# How to complete this task:
Starting with the line that contains "quando você fecha o navegador. Outros são", repeat exactly every line through the last one in the records below, and leave out the pictures.

[Page-level text extractions]
▼
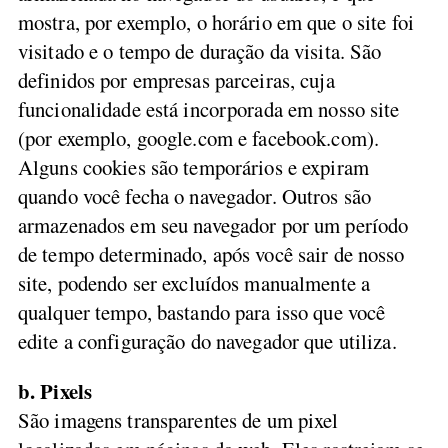
mostra, por exemplo, o horário em que o site foi
visitado e o tempo de duração da visita. São
definidos por empresas parceiras, cuja
funcionalidade está incorporada em nosso site
(por exemplo, google.com e facebook.com).
Alguns cookies são temporários e expiram
quando você fecha o navegador. Outros são
armazenados em seu navegador por um período
de tempo determinado, após você sair de nosso
site, podendo ser excluídos manualmente a
qualquer tempo, bastando para isso que você
edite a configuração do navegador que utiliza.
b. Pixels
São imagens transparentes de um pixel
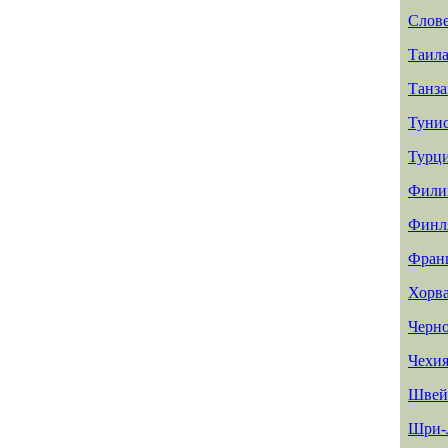
Слов
Таил
Танз
Туни
Турц
Фили
Финл
Фран
Хорв
Черн
Чехи
Швей
Шри-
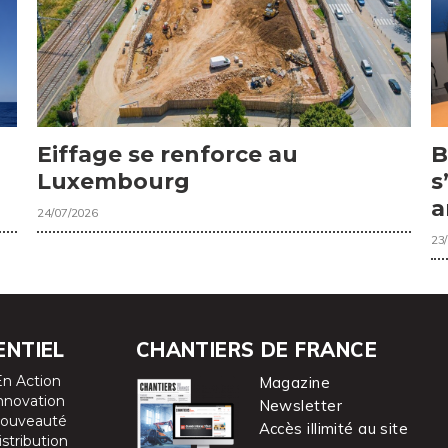
Eiffage se renforce au
B
Luxembourg
s
a
24/07/2026
23
ENTIEL
CHANTIERS DE FRANCE
En Action
Magazine
nnovation
Newsletter
ouveauté
Accès illimité au site
istribution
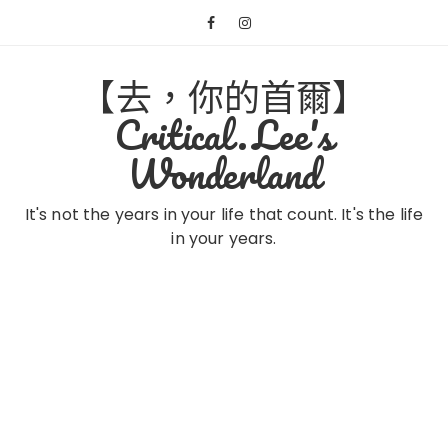
Skip
to
content
【去，你的首爾】
Critical.Lee's
Wonderland
It's not the years in your life that count. It's the life
in your years.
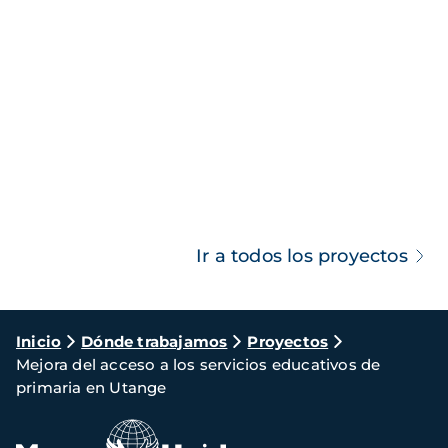
Ir a todos los proyectos
Ruta
Inicio
Dónde trabajamos
Proyectos
Mejora del acceso a los servicios educativos de
de
primaria en Utange
navegación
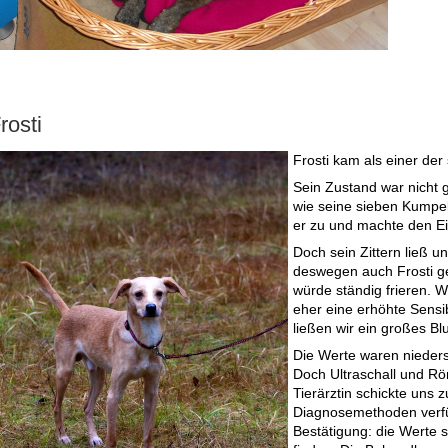
rosti
Frosti kam als einer de
Sein Zustand war nicht 
wie seine sieben Kumpel
er zu und machte den Ei
Doch sein Zittern ließ u
deswegen auch Frosti g
würde ständig frieren. W
eher eine erhöhte Sensi
ließen wir ein großes Blut
Die Werte waren nieders
Doch Ultraschall und R
Tierärztin schickte uns 
Diagnosemethoden verfüg
Bestätigung: die Werte s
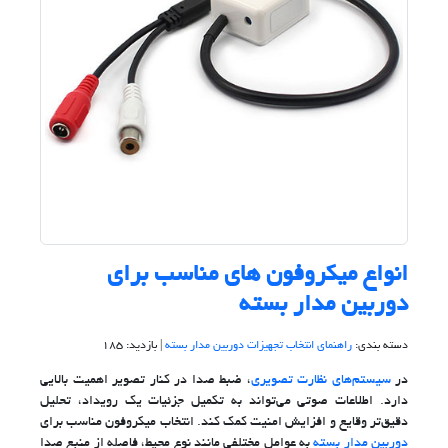
انواع میکروفون های مناسب برای
دوربین مدار بسته
دسته بندی:
راهنمای انتخاب تجهیزات دوربین مدار بسته
| بازدید: 185
در
سیستم‌های نظارت تصویری
، ضبط صدا در کنار تصویر اهمیت بالایی
دارد. اطلاعات صوتی می‌تواند به تکمیل جزئیات یک رویداد، تحلیل
دقیق‌تر وقایع و افزایش امنیت کمک کند. انتخاب میکروفون مناسب برای
دوربین مدار بسته
به عوامل مختلفی مانند نوع محیط، فاصله از منبع صدا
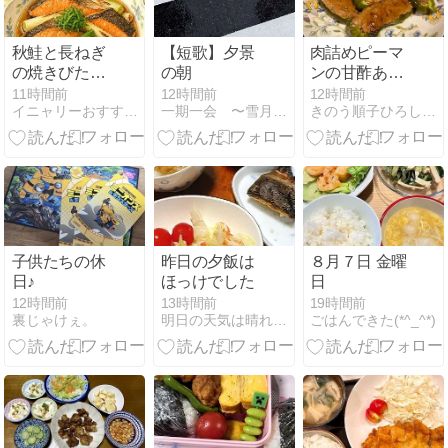
秋鮭と長ねぎ
【短歌】夕景
肉詰めピーマ
の焼きびたし
の朝
ンの甘酢あん
｜レシピ＆作
かけ
11時間前
12時間前
12時間前
イニャリーおすすめレシピ＆ガーデニング
一期一会 〜雪月花のとき…〜
きのう順子ひろしのブログ
り方
子供たちの休
昨日の夕飯は
８月７日 金曜
日♪
ほっけでした
日
12時間前
13時間前
19時間前
裏じゃけぇ。
明日の天気は晴れもよう
ごはんできた(*^_^*)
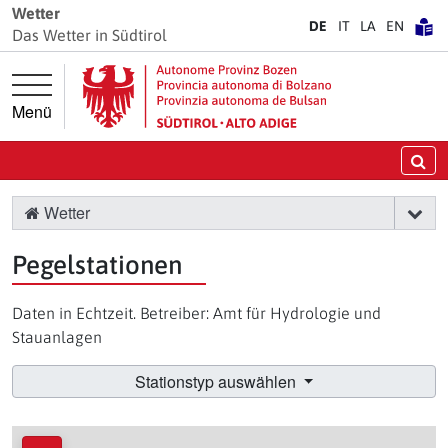
Springe direkt zur Hauptnavigation
Springe direkt zum Inhalt
Wetter
DE
IT
LA
EN
Das Wetter in Südtirol
Menü
Su
Wetter
Pegelstationen
Daten in Echtzeit. Betreiber: Amt für Hydrologie und
Stauanlagen
Stationstyp auswählen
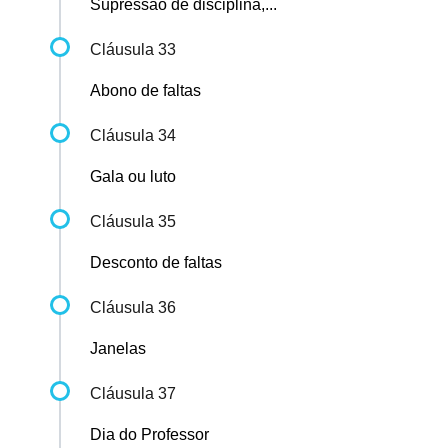
Supressão de disciplina,...
Cláusula 33
Abono de faltas
Cláusula 34
Gala ou luto
Cláusula 35
Desconto de faltas
Cláusula 36
Janelas
Cláusula 37
Dia do Professor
▲
# The completed task:
quando você fecha o navegador. Outros são
armazenados em seu navegador por um período
de tempo determinado, após você sair de nosso
site, podendo ser excluídos manualmente a
qualquer tempo, bastando para isso que você
edite a configuração do navegador que utiliza.
b. Pixels
São imagens transparentes de um pixel
Слов
Таил
Танз
Туни
Турц
Фили
Финл
Фран
Хорв
Черн
Чехи
Швей
Шри-
Eiffage se renforce au
B
Luxembourg
s
a
24/07/2026
23
ENTIEL
CHANTIERS DE FRANCE
En Action
Magazine
nnovation
Newsletter
ouveauté
Accès illimité au site
istribution
Skip
to
content
【去，你的首爾】
Critical.Lee's
Wonderland
It's not the years in your life that count. It's the life
in your years.
Ir a todos los proyectos
Ruta
Inicio
Dónde trabajamos
Proyectos
Mejora del acceso a los servicios educativos de
de
primaria en Utange
navegación
rosti
Frosti kam als einer de
Sein Zustand war nicht 
wie seine sieben Kumpel
er zu und machte den Ei
Doch sein Zittern ließ u
deswegen auch Frosti g
würde ständig frieren. W
eher eine erhöhte Sensi
ließen wir ein großes Blut
Die Werte waren nieders
Doch Ultraschall und R
Tierärztin schickte uns 
Diagnosemethoden verfüg
Bestätigung: die Werte s
انواع میکروفون های مناسب برای
دوربین مدار بسته
دسته بندی:
راهنمای انتخاب تجهیزات دوربین مدار بسته
| بازدید: 185
در
سیستم‌های نظارت تصویری
، ضبط صدا در کنار تصویر اهمیت بالایی
دارد. اطلاعات صوتی می‌تواند به تکمیل جزئیات یک رویداد، تحلیل
دقیق‌تر وقایع و افزایش امنیت کمک کند. انتخاب میکروفون مناسب برای
دوربین مدار بسته
به عوامل مختلفی مانند نوع محیط، فاصله از منبع صدا
秋鮭と長ねぎ
【短歌】夕景
肉詰めピーマ
の焼きびたし
の朝
ンの甘酢あん
｜レシピ＆作
かけ
11時間前
12時間前
12時間前
イニャリーおすすめレシピ＆ガーデニング
一期一会 〜雪月花のとき…〜
きのう順子ひろしのブログ
り方
子供たちの休
昨日の夕飯は
８月７日 金曜
日♪
ほっけでした
日
12時間前
13時間前
19時間前
裏じゃけぇ。
明日の天気は晴れもよう
ごはんできた(*^_^*)
Springe direkt zur Hauptnavigation
Springe direkt zum Inhalt
Wetter
DE
IT
LA
EN
Das Wetter in Südtirol
Menü
Su
Wetter
Pegelstationen
Daten in Echtzeit. Betreiber: Amt für Hydrologie und
Stauanlagen
Stationstyp auswählen
Supressão de disciplina,...
Cláusula 33
Abono de faltas
Cláusula 34
Gala ou luto
Cláusula 35
Desconto de faltas
Cláusula 36
Janelas
Cláusula 37
Dia do Professor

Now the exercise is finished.